Here, $\overline{W}$ is the closure of $W$.

(b)

Let $\left\{ \mathbf{v}_{k} \right\}$ be a sequence in $V$, and $\mathbf{v} \in V$. Then, the following holds:

$$ \lim \limits _{k \to \infty} \mathbf{v}_{k} = \mathbf{v} \implies \lim \limits _{k \to \infty} T\mathbf{v}_{k} = T\mathbf{v} $$

(c)

Assuming that for a sequence $\left\{ \mathbf{v}_{k} \right\}$ in $V$ and some constant $\left\{ c_{k} \right\}$, $\sum \limits_{k=1}^{\infty} c_{k}\mathbf{v}_{k}$ converges.

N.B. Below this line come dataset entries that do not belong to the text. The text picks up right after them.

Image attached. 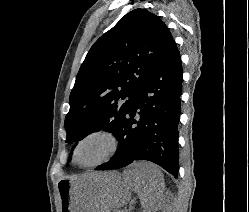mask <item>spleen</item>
<instances>
[{"label": "spleen", "instance_id": "spleen-1", "mask_svg": "<svg viewBox=\"0 0 249 212\" xmlns=\"http://www.w3.org/2000/svg\"><path fill=\"white\" fill-rule=\"evenodd\" d=\"M156 172H157V174H160L159 170H156ZM160 176H162V174H160ZM156 188H157V190H158L157 196H158V198H160V194H159L160 184H157Z\"/></svg>", "mask_w": 249, "mask_h": 212}]
</instances>
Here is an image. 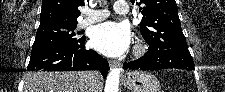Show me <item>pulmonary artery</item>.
<instances>
[{"instance_id":"obj_1","label":"pulmonary artery","mask_w":225,"mask_h":92,"mask_svg":"<svg viewBox=\"0 0 225 92\" xmlns=\"http://www.w3.org/2000/svg\"><path fill=\"white\" fill-rule=\"evenodd\" d=\"M115 9H116V12L119 14H128L129 13L128 5L124 1L117 2L115 5ZM85 14L87 15V17L79 23V26L81 28L87 27L91 24L102 21V20L106 19L109 15V13L106 9H101V10H97V11H86Z\"/></svg>"}]
</instances>
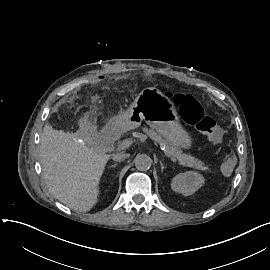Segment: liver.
<instances>
[{
  "instance_id": "1",
  "label": "liver",
  "mask_w": 270,
  "mask_h": 270,
  "mask_svg": "<svg viewBox=\"0 0 270 270\" xmlns=\"http://www.w3.org/2000/svg\"><path fill=\"white\" fill-rule=\"evenodd\" d=\"M43 175L49 192L70 208L83 212L101 196V177L110 160L92 140L78 142L75 133L46 125L40 135Z\"/></svg>"
}]
</instances>
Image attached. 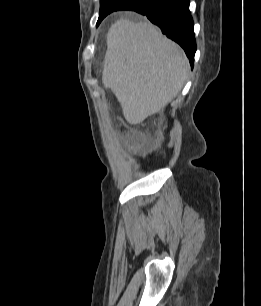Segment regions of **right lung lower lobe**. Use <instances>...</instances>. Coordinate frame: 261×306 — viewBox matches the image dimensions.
Listing matches in <instances>:
<instances>
[{"instance_id": "obj_1", "label": "right lung lower lobe", "mask_w": 261, "mask_h": 306, "mask_svg": "<svg viewBox=\"0 0 261 306\" xmlns=\"http://www.w3.org/2000/svg\"><path fill=\"white\" fill-rule=\"evenodd\" d=\"M117 10H132L146 15L152 23L161 28L162 33L184 49L193 67L196 41L189 0H130L114 11ZM108 14L99 18L97 25Z\"/></svg>"}]
</instances>
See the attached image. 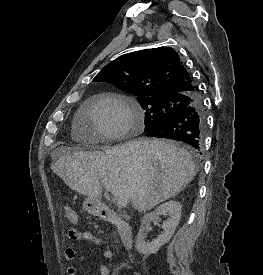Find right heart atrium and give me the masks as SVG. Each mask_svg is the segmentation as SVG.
Here are the masks:
<instances>
[{
	"mask_svg": "<svg viewBox=\"0 0 263 275\" xmlns=\"http://www.w3.org/2000/svg\"><path fill=\"white\" fill-rule=\"evenodd\" d=\"M93 119L103 139H116L134 130L133 108L120 96L98 100L93 106Z\"/></svg>",
	"mask_w": 263,
	"mask_h": 275,
	"instance_id": "d8ad5b80",
	"label": "right heart atrium"
}]
</instances>
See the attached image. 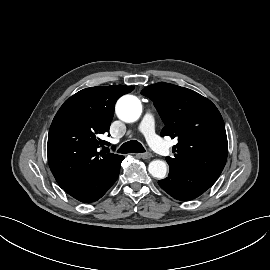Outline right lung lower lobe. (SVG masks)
I'll list each match as a JSON object with an SVG mask.
<instances>
[{
	"instance_id": "98d812e1",
	"label": "right lung lower lobe",
	"mask_w": 270,
	"mask_h": 270,
	"mask_svg": "<svg viewBox=\"0 0 270 270\" xmlns=\"http://www.w3.org/2000/svg\"><path fill=\"white\" fill-rule=\"evenodd\" d=\"M122 159L117 161L104 173L86 180L81 183L73 184L63 188L70 196L75 199L88 203L100 199L107 190L115 183L119 176L120 164Z\"/></svg>"
}]
</instances>
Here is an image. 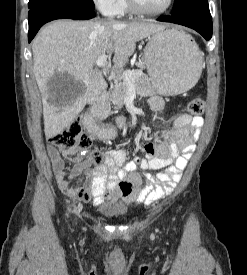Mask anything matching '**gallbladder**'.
I'll return each instance as SVG.
<instances>
[{
	"label": "gallbladder",
	"mask_w": 247,
	"mask_h": 275,
	"mask_svg": "<svg viewBox=\"0 0 247 275\" xmlns=\"http://www.w3.org/2000/svg\"><path fill=\"white\" fill-rule=\"evenodd\" d=\"M79 82L75 81L72 76L67 73H56L47 83L48 93L50 95H75Z\"/></svg>",
	"instance_id": "obj_1"
}]
</instances>
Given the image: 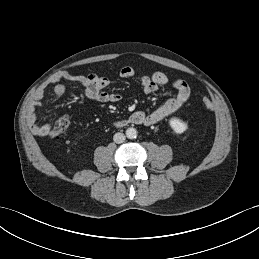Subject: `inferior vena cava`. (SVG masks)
Here are the masks:
<instances>
[{"label": "inferior vena cava", "mask_w": 259, "mask_h": 259, "mask_svg": "<svg viewBox=\"0 0 259 259\" xmlns=\"http://www.w3.org/2000/svg\"><path fill=\"white\" fill-rule=\"evenodd\" d=\"M113 140L117 144L123 143L125 141V135L123 133L118 132L114 135Z\"/></svg>", "instance_id": "602c4592"}]
</instances>
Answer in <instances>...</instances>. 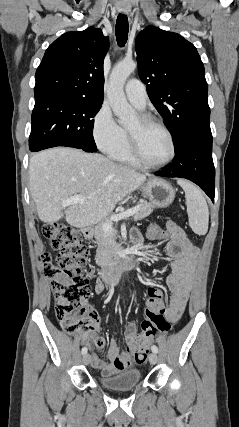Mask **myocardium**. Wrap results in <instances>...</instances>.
Returning a JSON list of instances; mask_svg holds the SVG:
<instances>
[{
    "label": "myocardium",
    "mask_w": 239,
    "mask_h": 427,
    "mask_svg": "<svg viewBox=\"0 0 239 427\" xmlns=\"http://www.w3.org/2000/svg\"><path fill=\"white\" fill-rule=\"evenodd\" d=\"M138 117L142 124L157 127L167 135L171 144V154L165 161L161 163L154 164V163L148 162L141 154L137 136L127 129L126 134H127L128 146L133 159L139 165L144 166L146 168L158 169V168L167 166L174 160L177 153L176 142L172 132L163 123L159 122L158 120L151 117L150 115L139 114Z\"/></svg>",
    "instance_id": "obj_1"
}]
</instances>
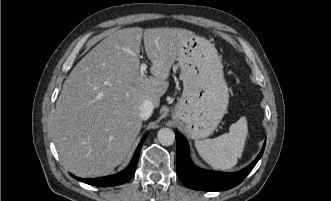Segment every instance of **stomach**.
<instances>
[{"label": "stomach", "mask_w": 331, "mask_h": 201, "mask_svg": "<svg viewBox=\"0 0 331 201\" xmlns=\"http://www.w3.org/2000/svg\"><path fill=\"white\" fill-rule=\"evenodd\" d=\"M177 60L184 88L173 118L185 125L192 139L206 138L219 125L229 103L221 59L210 41L193 35Z\"/></svg>", "instance_id": "stomach-1"}]
</instances>
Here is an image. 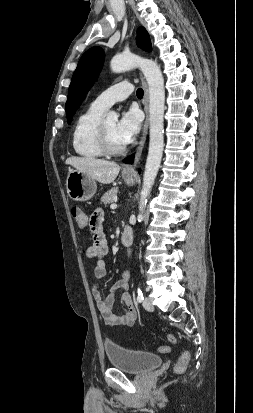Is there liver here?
Wrapping results in <instances>:
<instances>
[{"label": "liver", "mask_w": 253, "mask_h": 413, "mask_svg": "<svg viewBox=\"0 0 253 413\" xmlns=\"http://www.w3.org/2000/svg\"><path fill=\"white\" fill-rule=\"evenodd\" d=\"M65 164L73 166L103 184L112 183L120 171L117 163L93 157H70Z\"/></svg>", "instance_id": "liver-1"}]
</instances>
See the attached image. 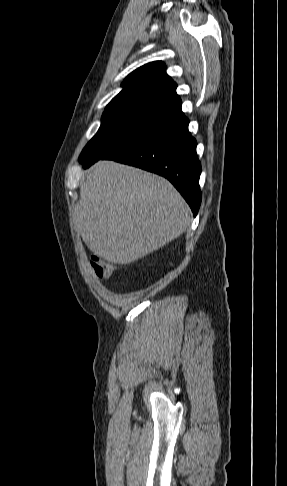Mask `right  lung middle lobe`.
I'll return each instance as SVG.
<instances>
[{
	"mask_svg": "<svg viewBox=\"0 0 287 486\" xmlns=\"http://www.w3.org/2000/svg\"><path fill=\"white\" fill-rule=\"evenodd\" d=\"M172 112L152 106H107L96 135L83 149L79 162L86 167L138 138Z\"/></svg>",
	"mask_w": 287,
	"mask_h": 486,
	"instance_id": "obj_1",
	"label": "right lung middle lobe"
}]
</instances>
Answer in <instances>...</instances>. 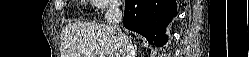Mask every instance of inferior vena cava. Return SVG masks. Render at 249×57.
I'll return each mask as SVG.
<instances>
[{
    "instance_id": "inferior-vena-cava-1",
    "label": "inferior vena cava",
    "mask_w": 249,
    "mask_h": 57,
    "mask_svg": "<svg viewBox=\"0 0 249 57\" xmlns=\"http://www.w3.org/2000/svg\"><path fill=\"white\" fill-rule=\"evenodd\" d=\"M123 3L118 1L110 5L109 9L105 13L106 26L117 35L119 41L122 57H135V49L131 43V40L121 31L117 25L123 19L122 11Z\"/></svg>"
}]
</instances>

Then, the following is true:

$$ T \sum \limits_{k=1}^{\infty} c_{k} \mathbf{v}_{k} = c_{k} \sum \limits_{k=1}^{\infty} T \mathbf{v}_{k} $$

Explanation

A bounded operator is continuous, and (b) is an obvious fact since it is the equivalency condition for the function to be continuous.

Proof

(b)

Since $T$ is bounded and linear, the following equation holds:

$$ \left\| T \mathbf{v}_{k} - T \mathbf{v} \right\| = \left\| T (\mathbf{v}_{k} - \mathbf{v}) \right\| \le \left\| T \right\| \left\|\mathbf{v}_{k} - \mathbf{v} \right\| $$

Therefore, if $\mathbf{v}_{k} \to \mathbf{v}$, then $T \mathbf{v}_{k} \to T \mathbf{v}$.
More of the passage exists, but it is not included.